**Task description**
When you reach the line with "Para determinados programas" in the data below, begin printing lines exactly, and stop once the line with "laborales tras los" has been printed.

★ ★ ★ ★ ★ ★ ★

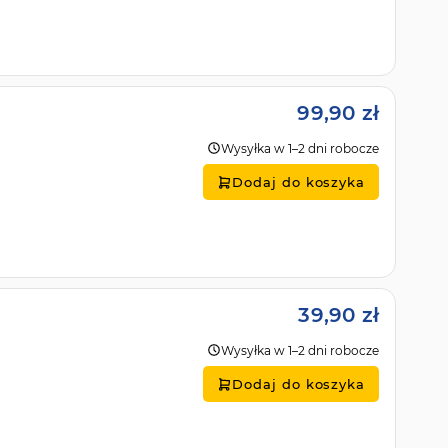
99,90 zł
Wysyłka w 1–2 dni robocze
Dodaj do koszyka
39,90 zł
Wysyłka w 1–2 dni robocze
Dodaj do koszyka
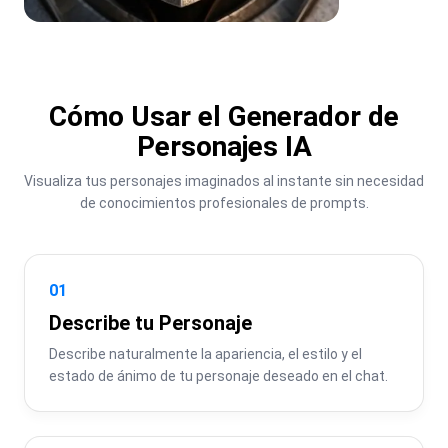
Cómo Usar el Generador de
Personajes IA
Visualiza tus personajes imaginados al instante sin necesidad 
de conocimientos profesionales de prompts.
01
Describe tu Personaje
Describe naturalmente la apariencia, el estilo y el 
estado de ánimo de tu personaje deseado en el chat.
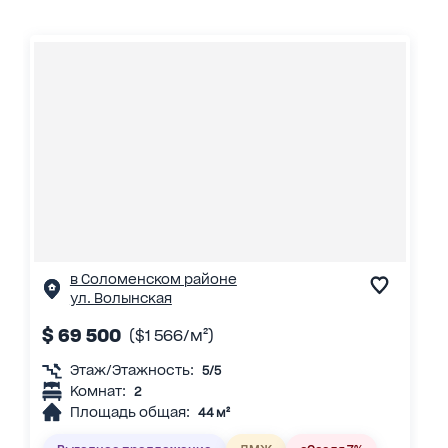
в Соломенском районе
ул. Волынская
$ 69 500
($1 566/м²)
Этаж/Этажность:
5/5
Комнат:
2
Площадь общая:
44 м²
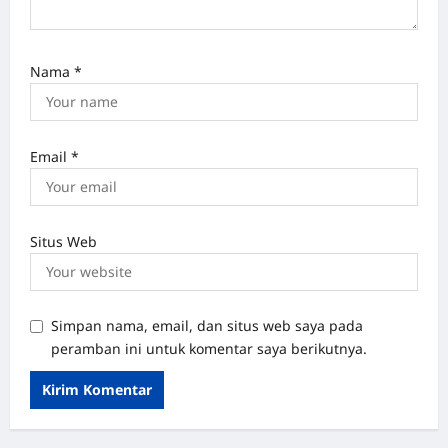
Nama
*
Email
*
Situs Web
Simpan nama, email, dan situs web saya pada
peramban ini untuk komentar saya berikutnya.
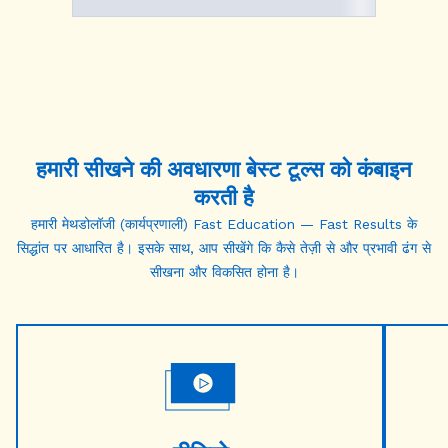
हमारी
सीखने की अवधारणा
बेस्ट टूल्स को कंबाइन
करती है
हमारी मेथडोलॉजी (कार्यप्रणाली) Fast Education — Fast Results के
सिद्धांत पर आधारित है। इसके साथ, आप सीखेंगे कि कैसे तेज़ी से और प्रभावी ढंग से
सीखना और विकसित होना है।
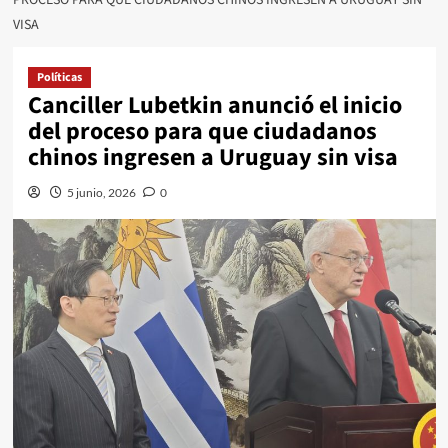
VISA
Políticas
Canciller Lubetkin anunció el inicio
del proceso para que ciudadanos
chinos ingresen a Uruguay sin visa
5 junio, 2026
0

★ ★ ★ ★ ★ ★ ★

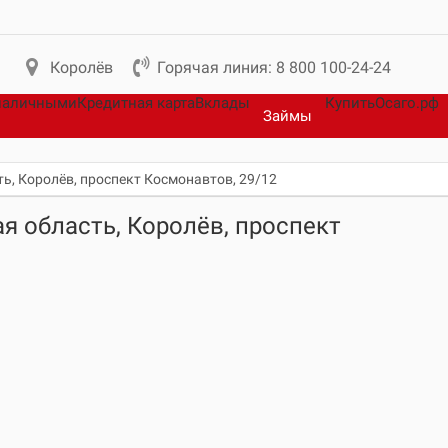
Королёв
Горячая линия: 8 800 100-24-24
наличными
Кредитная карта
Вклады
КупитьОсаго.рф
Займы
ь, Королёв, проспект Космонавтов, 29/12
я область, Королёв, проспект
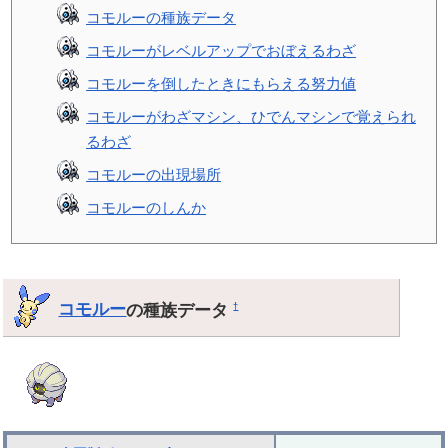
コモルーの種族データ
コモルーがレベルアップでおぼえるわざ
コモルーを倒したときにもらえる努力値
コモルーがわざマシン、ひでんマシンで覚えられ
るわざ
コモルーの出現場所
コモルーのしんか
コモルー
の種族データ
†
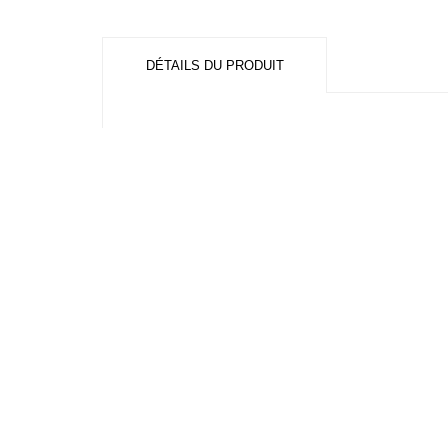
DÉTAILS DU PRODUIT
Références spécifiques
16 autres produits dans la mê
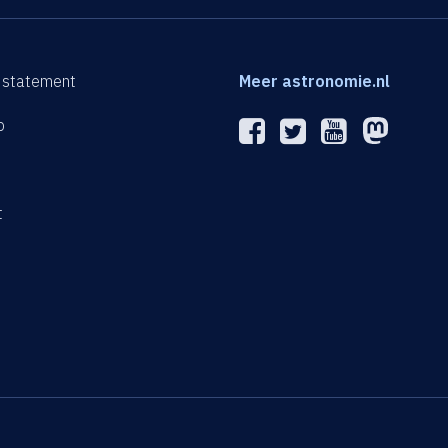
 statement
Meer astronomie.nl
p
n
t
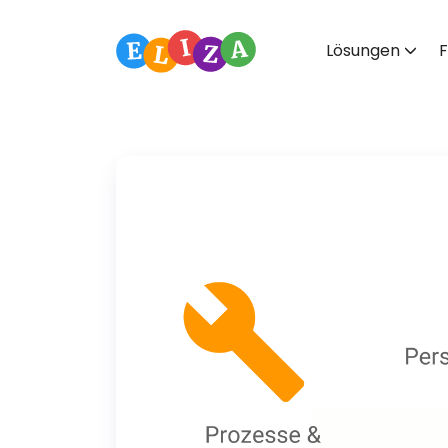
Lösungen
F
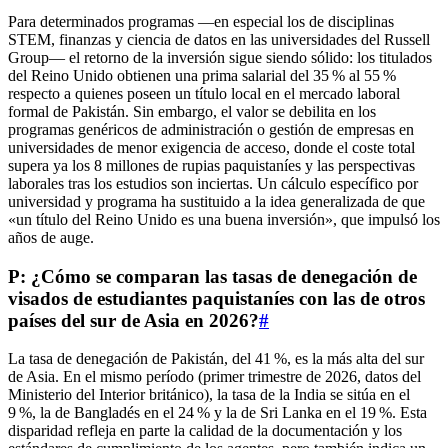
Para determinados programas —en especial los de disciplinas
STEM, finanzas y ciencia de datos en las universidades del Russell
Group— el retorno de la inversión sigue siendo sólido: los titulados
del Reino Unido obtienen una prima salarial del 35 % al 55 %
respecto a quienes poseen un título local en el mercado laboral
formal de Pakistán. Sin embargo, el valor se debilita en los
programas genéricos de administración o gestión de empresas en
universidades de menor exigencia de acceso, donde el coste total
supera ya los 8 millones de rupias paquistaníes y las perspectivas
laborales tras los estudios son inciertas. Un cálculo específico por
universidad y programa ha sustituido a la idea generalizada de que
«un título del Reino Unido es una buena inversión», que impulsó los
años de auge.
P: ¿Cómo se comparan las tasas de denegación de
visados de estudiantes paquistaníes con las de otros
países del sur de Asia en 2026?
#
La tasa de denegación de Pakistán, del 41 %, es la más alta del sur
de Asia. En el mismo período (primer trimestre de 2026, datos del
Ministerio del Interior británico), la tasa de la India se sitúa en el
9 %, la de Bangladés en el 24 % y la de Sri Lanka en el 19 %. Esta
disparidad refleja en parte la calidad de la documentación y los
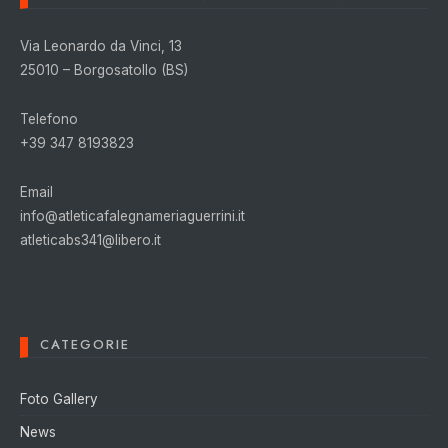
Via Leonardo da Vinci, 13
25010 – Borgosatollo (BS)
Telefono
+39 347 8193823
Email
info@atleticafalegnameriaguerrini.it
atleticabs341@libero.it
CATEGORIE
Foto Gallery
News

★ ★ ★ ★ ★ ★ ★

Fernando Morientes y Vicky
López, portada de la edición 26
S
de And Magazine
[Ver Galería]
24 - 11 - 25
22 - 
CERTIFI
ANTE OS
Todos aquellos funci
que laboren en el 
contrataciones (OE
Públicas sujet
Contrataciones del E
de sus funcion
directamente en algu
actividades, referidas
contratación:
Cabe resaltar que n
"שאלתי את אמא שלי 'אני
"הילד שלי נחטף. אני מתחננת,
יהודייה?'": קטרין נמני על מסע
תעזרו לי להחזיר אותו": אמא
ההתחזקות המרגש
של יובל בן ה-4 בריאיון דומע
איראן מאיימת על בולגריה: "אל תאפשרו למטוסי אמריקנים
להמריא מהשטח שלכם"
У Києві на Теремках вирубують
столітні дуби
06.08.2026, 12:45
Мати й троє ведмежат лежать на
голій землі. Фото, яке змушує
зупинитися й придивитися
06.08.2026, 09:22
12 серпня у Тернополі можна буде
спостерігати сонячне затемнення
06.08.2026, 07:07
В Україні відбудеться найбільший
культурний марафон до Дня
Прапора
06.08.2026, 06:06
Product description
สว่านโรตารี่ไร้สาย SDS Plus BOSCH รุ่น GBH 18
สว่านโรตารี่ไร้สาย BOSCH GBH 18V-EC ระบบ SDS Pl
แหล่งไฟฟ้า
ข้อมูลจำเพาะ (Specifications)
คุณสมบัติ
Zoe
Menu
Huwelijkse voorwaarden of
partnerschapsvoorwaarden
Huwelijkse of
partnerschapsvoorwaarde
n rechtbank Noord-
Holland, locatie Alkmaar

★ ★ ★ ★ ★ ★ ★

**Solution below**
Para determinados programas —en especial los de disciplinas
STEM, finanzas y ciencia de datos en las universidades del Russell
Group— el retorno de la inversión sigue siendo sólido: los titulados
del Reino Unido obtienen una prima salarial del 35 % al 55 %
respecto a quienes poseen un título local en el mercado laboral
formal de Pakistán. Sin embargo, el valor se debilita en los
programas genéricos de administración o gestión de empresas en
universidades de menor exigencia de acceso, donde el coste total
supera ya los 8 millones de rupias paquistaníes y las perspectivas
laborales tras los estudios son inciertas. Un cálculo específico por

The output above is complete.